Beginners should considering hiring a guide. I actually hired a guide myself, and in addition to showing you the right way, they’ll prepare you the bare essentials, teach you about vegetation and animals during the hike, and point out recommended spots on the island. The guide I hired also prepared the dolls that I took the picture of (above). I liked the picture so much that I made it my cellphone background!
[Intermediate -> Advanced Level Trail] Jomon Sugi (Cedar) Round-Trip Hiking Course
First, I’ll be introducing the most famous course. It leads to the largest Jomon Cedar (Jomon is a reference to the Jomon period, though the actual age of the tree is older) on the island.
It takes about 10 hours and is 20 kilometers long in total, starting from the Arakawa Trailhead.
Departure happens before sunrise. How long it takes to reach the trailhead will depend on where you come from, but expect about one hour by car. There are also busses available.
Be sure to bring a light, because you’ll be walking about three hours on a trolley path. This path is flat and mostly straight, so we sang some songs to keep ourselves awake.
Once you’ve come to the end of the long, straight trolley road, you’ll spend the next 40 minutes climbing wooden stairs and using a stone path. After this, you’ll finally arrive at Wilson’s stump, famous for being shaped like a heart. After you’ve relaxed for a bit, it’s time to head off for the Jomon Cedar.
The next path takes about 90 minutes, but has many steep hills and can be exhausting, so be sure to take plenty of rests.
It’s a long trek, but the scenery along the way is great, and you’ll forget how tired you are once you arrive at the 6,900 year old Jomon Cedar!

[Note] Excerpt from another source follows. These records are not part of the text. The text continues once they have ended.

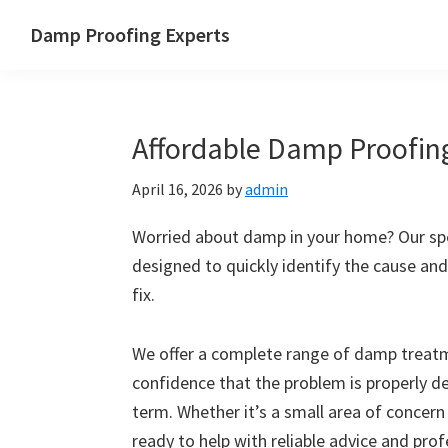
Skip
Skip
Skip
Skip
Damp Proofing Experts
to
to
to
to
Damp
primary
main
primary
footer
Proofing
navigation
content
sidebar
Specialists
Affordable Damp Proofin
UK
April 16, 2026
by
admin
Worried about damp in your home? Our spe
designed to quickly identify the cause and
fix.
We offer a complete range of damp treatme
confidence that the problem is properly d
term. Whether it’s a small area of concern
ready to help with reliable advice and pro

Information: Bus: Get off at Arakawa Tozanguchi stop. Closed December 1st -> the end of February
[Beginner -> Intermediate Trail] See the World of Princess Mononoke on Shiratani Unsuikyo Trail
There are many different paths to choose from depending on your destination. I’ll be showing you the trail to Taiko Iwa, which takes about five hours round trip. I spent the last morning of my time in Yakushima on this trail.
The scenery along this trail is beautiful, and it has far less changes in elevation than the Jomon Sugi trail, making it a much easier climb by comparison. There are also many streams and waterfalls along the way.
Famous director and creator of Princess Mononoke Hayao Miyazaki himself has visited here many times.
The similarity between some of the scenery on the Shiratani Unsuikyo Trail and Princess Mononoke is uncanny. The colors of the mossy forest (Mononoke’s Forest) are especially beautiful.
The course ends at Taiko Iwa, a huge boulder from which you can get a beautiful view of the ancient forest that’s sure to take your breath (and tiredness) away.
- There is a 300JPY charge for using the trail. This money is used to protect and maintain the environment.
- If using the bus, get off at Shiratani Unsuikyo stop (bus will not run in case of snow)
I introduced two hiking trails in this article, but there’s plenty more to see in Yakushima. There is a variety of vegetation as the climate ranges from subtropical to temperate, and many endemic species such as yakusugi (Yakushima cedars) can be found here. The island has the most in all of Japan.
On the trails, it’s not unlikely to encounter indigenous Yakushima macaques and deer, either. Visit this unique island to see things you can’t enjoy anywhere else.